Operating under a post-modern principle that it's quite impossible to accurately represent a time and place you have no real familiarity with, Marie Antoinette rather strives to represent what it might have been like for a bright, extremely young woman who suddenly became the most powerful and wealthy women in France, having to deal with intense pressures and living a fairly isolated life.
Great performances were put in by Kirsten Dunst, Jason Schwartzman (as Louis XVI), Judy Davis (as a Comtesse who guides M.A. through the complexities of French court life), Asia Argento was great as Madame Du Barry (the lover of Louis XV), and humorous performances were put in by Rip Torn (Louis XV) and Shirley Henderson (you'll remember her as Bridget Jones's friend Jude, and Moaning Myrtle in Harry Potter.)
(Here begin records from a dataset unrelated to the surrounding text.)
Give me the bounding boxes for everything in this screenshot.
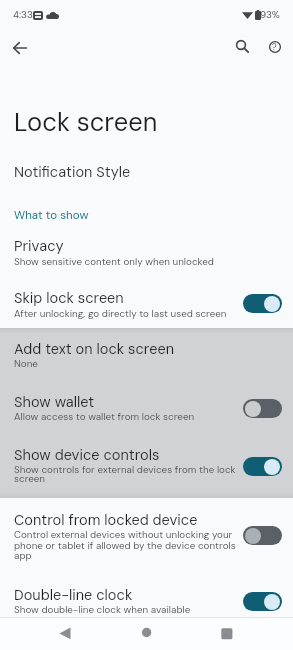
staticText: After unlocking, go directly to last use…: [14, 307, 227, 320]
staticText: 93%: [260, 8, 280, 21]
button[interactable]: [243, 294, 282, 313]
button[interactable]: [0, 580, 293, 618]
staticText: Show sensitive content only when unlocke…: [14, 255, 214, 268]
staticText: phone or tablet if allowed by the device…: [14, 539, 236, 552]
button[interactable]: [47, 615, 83, 650]
button[interactable]: [0, 441, 293, 493]
staticText: Control from locked device: [14, 511, 198, 530]
staticText: Allow access to wallet from lock screen: [14, 410, 195, 423]
button[interactable]: [243, 399, 282, 418]
staticText: Show wallet: [14, 393, 95, 412]
staticText: None: [14, 357, 38, 370]
staticText: app: [14, 549, 32, 562]
button[interactable]: [209, 615, 245, 650]
staticText: What to show: [14, 208, 89, 223]
button[interactable]: [243, 457, 282, 476]
staticText: Lock screen: [14, 106, 158, 139]
button[interactable]: [0, 231, 293, 275]
button[interactable]: [0, 154, 293, 186]
button[interactable]: [0, 387, 293, 432]
staticText: Control external devices without unlocki…: [14, 528, 233, 541]
staticText: Double-line clock: [14, 586, 133, 605]
button[interactable]: [243, 592, 282, 611]
button[interactable]: [0, 503, 293, 569]
staticText: Show controls for external devices from …: [14, 463, 236, 476]
staticText: Notification Style: [14, 163, 131, 182]
button[interactable]: [229, 33, 256, 60]
button[interactable]: [0, 283, 293, 325]
button[interactable]: [243, 526, 282, 545]
button[interactable]: [6, 34, 34, 62]
staticText: ?: [272, 42, 277, 53]
staticText: Privacy: [14, 237, 64, 256]
staticText: Show double-line clock when available: [14, 603, 191, 616]
staticText: Add text on lock screen: [14, 340, 175, 359]
button[interactable]: [128, 615, 164, 650]
staticText: Show device controls: [14, 446, 160, 465]
staticText: screen: [14, 472, 46, 485]
staticText: 4:33: [13, 8, 33, 21]
staticText: Skip lock screen: [14, 289, 124, 308]
button[interactable]: [261, 34, 288, 61]
button[interactable]: [0, 332, 293, 379]
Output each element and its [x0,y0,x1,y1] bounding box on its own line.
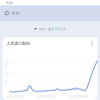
staticText: 2025/06/08 [70,95,88,99]
staticText: 9:41 [6,0,13,5]
staticText: 2025/02/16 [38,95,56,99]
staticText: 日本 · 過去 12 か月 [39,27,66,31]
button[interactable]: 詳細 [90,41,94,46]
button[interactable]: 日本 · 過去 12 か月 [0,21,100,37]
staticText: 0 [5,80,7,84]
staticText: 2024/10/27 [6,95,24,99]
staticText: 100 [5,62,9,69]
staticText: 検索 [11,11,19,16]
button[interactable]: 検索 [0,6,100,21]
staticText: 50 [5,73,9,76]
staticText: 人気度の動向 [6,41,30,46]
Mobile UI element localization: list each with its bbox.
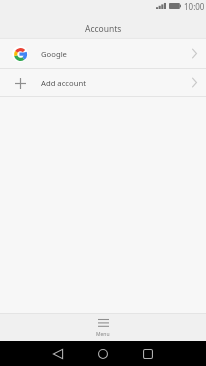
staticText: 10:00 <box>184 1 205 12</box>
button[interactable]: Back <box>43 341 73 366</box>
staticText: Google <box>41 49 67 59</box>
button[interactable]: Menu <box>0 314 206 341</box>
button[interactable]: Recent apps <box>133 341 163 366</box>
staticText: Add account <box>41 78 86 88</box>
button[interactable]: Google <box>0 39 206 68</box>
button[interactable]: Home <box>88 341 118 366</box>
staticText: Menu <box>96 331 110 338</box>
staticText: Accounts <box>85 23 122 35</box>
button[interactable]: Add account <box>0 69 206 96</box>
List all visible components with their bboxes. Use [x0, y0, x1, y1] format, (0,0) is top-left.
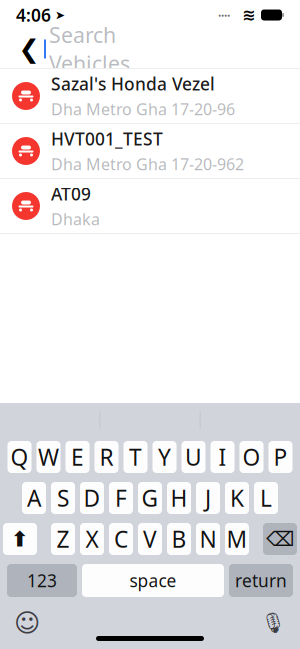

One of my favorite sequences was played out to the tune of "I want candy" - a series of shots alternating delicious looking cakes and petit fours and The. Most. Gorgeous. Shoes I've ever seen in my whole life. (The cakes are Ladurée and the shoes are Manolos.) Presumably it's for scenes like these the film was booed at Cannes and generally disliked by French audiences, where Marie Antoinette remains a controversial figure. Speaking of, I heard a French girl complaining at the end of the movie, "How can you end that movie without a beheading?!?"
(Still calling for her head, aren't they?) Frankly I was relieved that the film didn't include the miserable final years of the royal family's lives (not just because I have a no-death-penalty-rule that I employ, and I couldn't quite decide if it might apply in the case of Marie Antoinette), but because the ending, while avoiding the shedding of blood, perhaps even more convincingly implies that the era was over, but also illustrates the grace and bravery with which Marie Antoinette faced the end of her reign. I'd recommend the film to any fan of Coppola - ooooh, I can't wait to see what her next movie will be!